Oral Presentation Asia-Pacific Vaccine and Immunotherapy Congress 2026

Exploiting highly immunogenic tumour cell lysate to improve the therapeutic efficacy of cancer vaccines for triple-negative breast cancer and glioblastoma (#54)

Davide Moi 1 2 , Bijun Zeng 2 , Pouya Faridi 3 4 5 , Tima Shamekhi 3 , Lennard J Dalit 1 , Hugo Wong 6 , Connie Luo 6 , Rituparna Bhatt 1 , Hui Yi Chew 1 , Roberta Mazzieri 7 8 , Riccardo Dolcetti 1 6 8 9
  1. University of Queensland Frazer Institute, Brisbane, QLD, Australia
  2. Centre For Cancer Immunotherapy, Peter McCallum Cancer Centre, Melbourne, VIC, Australia
  3. Department of Medicine, School of Clinical Science, Faculty of Medicine, Nursing & Health Science, Monash University, Clayton, VIC, Australia
  4. Monash Proteomics & Metabolomics Platform, Department of Biochemistry and Molecular Biology, Monash Biomedicine Discovery Institute, Monash University, Clayton, VIC, Australia
  5. Centre for Cancer Research, Hudson Institute of Medical Research, Clayton, VIC, Australia
  6. Centre For Cancer Immunotherapy, Peter MacCallum Cancer Centr, Melbourne, VIC, Australia
  7. Centre For Cancer Immunotherapy, Peter McCallum Cancer Centre, Melbourne, VIC, Australia
  8. Sir Peter MacCallum Department of Oncology, Peter MacCallum Cancer Centre, Melbourne, VIC, Australia
  9. Department of Microbiology and Immunology, The University of Melbourne, Melbourne, VIC, Australia

Immune checkpoint inhibitors have revolutionised cancer therapy, yet their success depends on pre-existing antitumor immunity, often poorly represented in tumours like triple-negative breast cancer (TNBC) and glioblastoma (GBM).
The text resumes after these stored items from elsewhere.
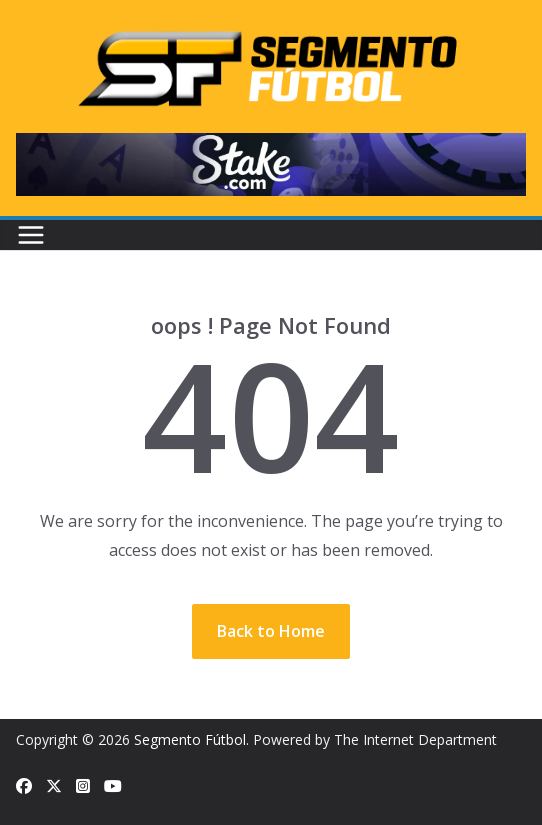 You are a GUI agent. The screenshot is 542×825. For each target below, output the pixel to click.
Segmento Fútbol (190, 739) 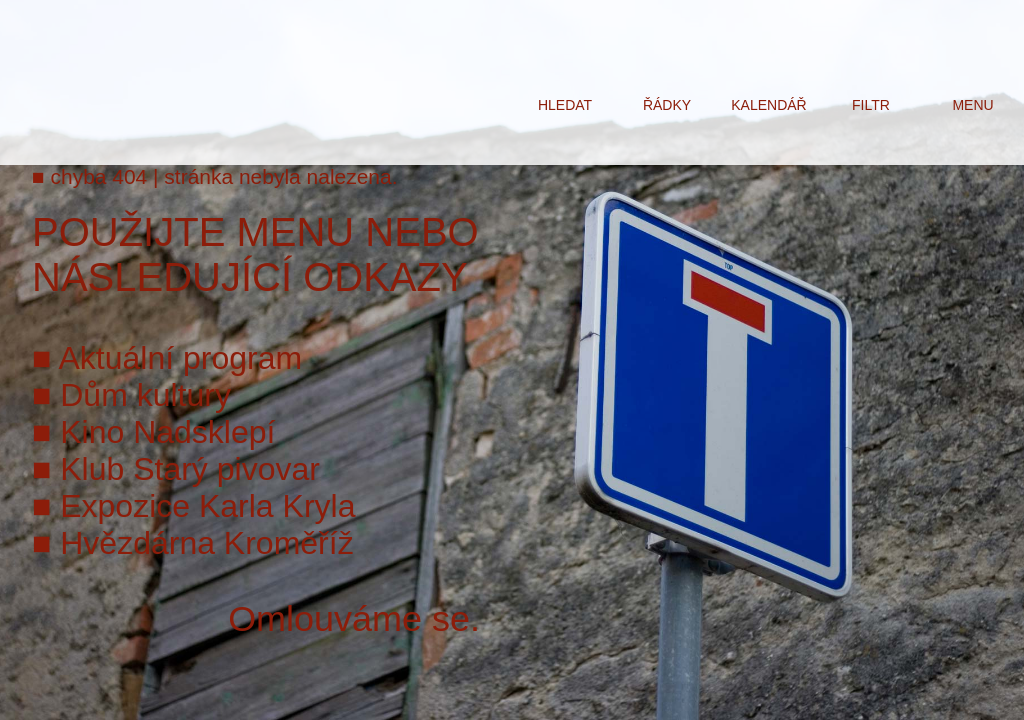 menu (972, 105)
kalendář (768, 105)
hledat (565, 105)
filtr (871, 105)
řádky (667, 105) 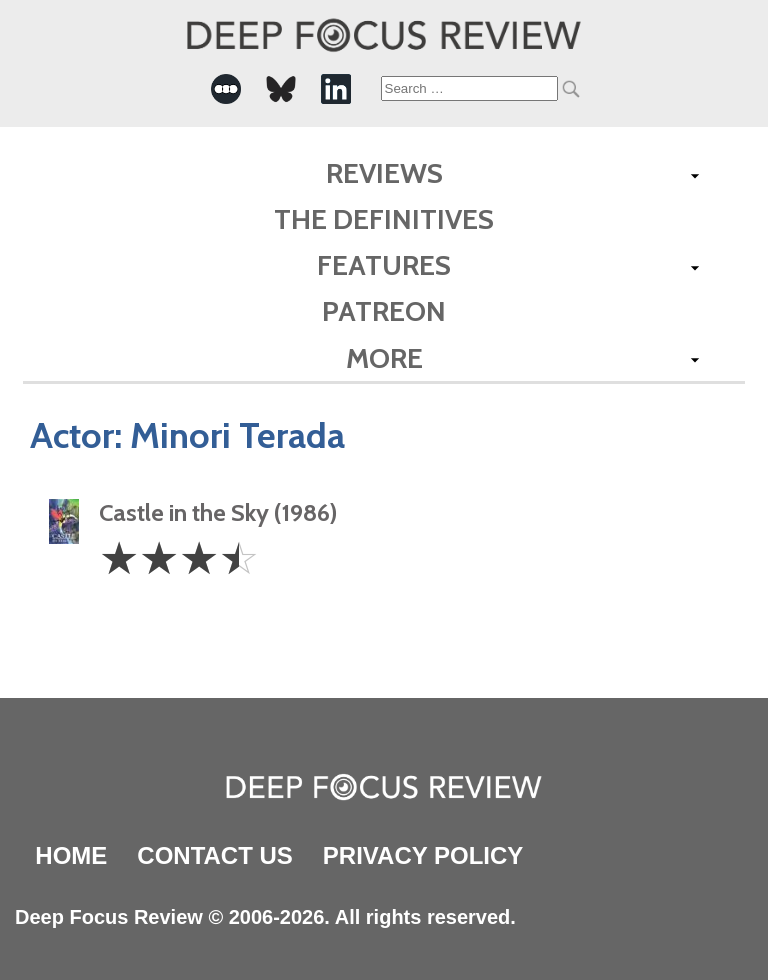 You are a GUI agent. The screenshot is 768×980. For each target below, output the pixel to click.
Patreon (384, 311)
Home (71, 855)
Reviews (384, 173)
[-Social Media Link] (226, 89)
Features (384, 265)
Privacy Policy (423, 855)
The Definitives (384, 219)
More (384, 358)
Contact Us (215, 855) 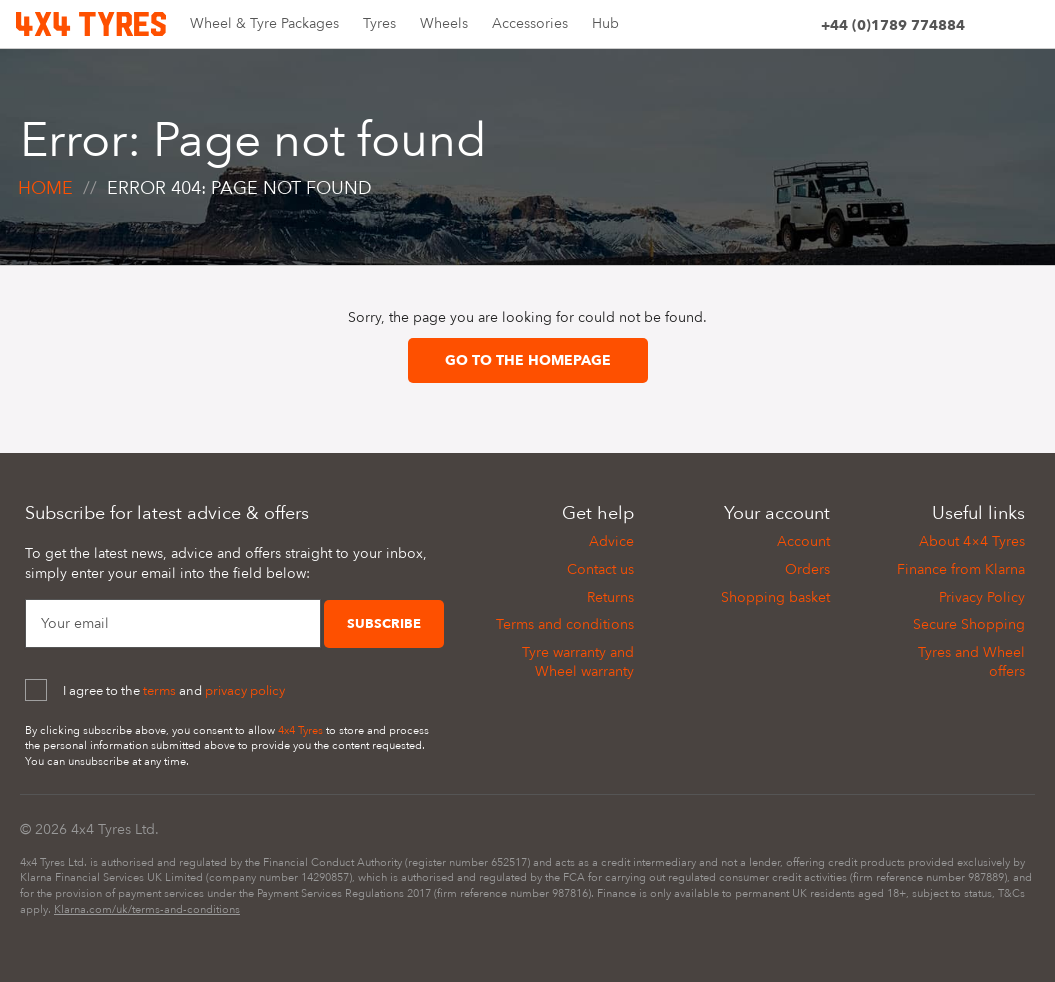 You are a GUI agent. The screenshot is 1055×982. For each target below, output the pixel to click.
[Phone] (893, 28)
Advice (611, 541)
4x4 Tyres (300, 730)
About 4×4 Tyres (972, 541)
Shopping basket (775, 597)
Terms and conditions (565, 624)
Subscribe (384, 624)
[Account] (796, 28)
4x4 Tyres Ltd (113, 829)
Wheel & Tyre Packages (264, 23)
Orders (807, 569)
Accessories (530, 23)
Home (45, 188)
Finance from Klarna (961, 569)
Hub (605, 23)
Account (803, 541)
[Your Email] (173, 624)
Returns (610, 597)
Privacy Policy (982, 597)
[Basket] (1026, 28)
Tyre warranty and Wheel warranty (578, 662)
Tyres (379, 23)
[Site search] (989, 28)
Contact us (600, 569)
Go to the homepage (528, 360)
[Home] (91, 22)
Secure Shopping (969, 624)
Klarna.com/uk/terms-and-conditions (147, 909)
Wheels (444, 23)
Cancer vaccines offer a strategy to elicit de novo tumour-specific T cells, but clinical application is limited by the challenge of identifying effective antigens and suitable delivery systems. Whole tumour cell lysates are attractive because they provide a broad antigenic repertoire, particularly in heterogeneous cancers such as TNBC and GBM. However, standard lysates are poorly immunogenic. To overcome this, we have exploited the immunogenic cell death (ICD) induced by 9-cis-retinoic acid and interferon-alpha (RAI) to generate lysates with superior potency. The immunogenicity of RAI-treated tumour cell lysates was demonstrated in both in vitro assays and in vivo models of TNBC and GBM. Notably, RAI treatment significantly enhanced the immunogenicity of tumour lysates compared with conventional lysates obtained from untreated dead cells or from lysates generated with the prototypic ICD inducer, doxorubicin (DOXO). Using a nanoparticle-based delivery system that selectively targets antigens to cross-presenting Clec9A⁺ dendritic cells in vivo, we demonstrated superior therapeutic efficacy of RAI-lysate-based vaccines in both murine and humanised orthotopic models of TNBC and GBM. Furthermore, proteomic and immunopeptidomic analyses revealed distinct antigenic profiles among untreated, DOXO-, and RAI-treated lysates, providing mechanistic insights into the enhanced therapeutic efficacy of RAI-lysate-based vaccines. These findings support the use of RAI-induced tumour cell lysates as improved antigen formulations for the treatment of poorly immunogenic and heterogeneous tumours such as TNBCs and GBM.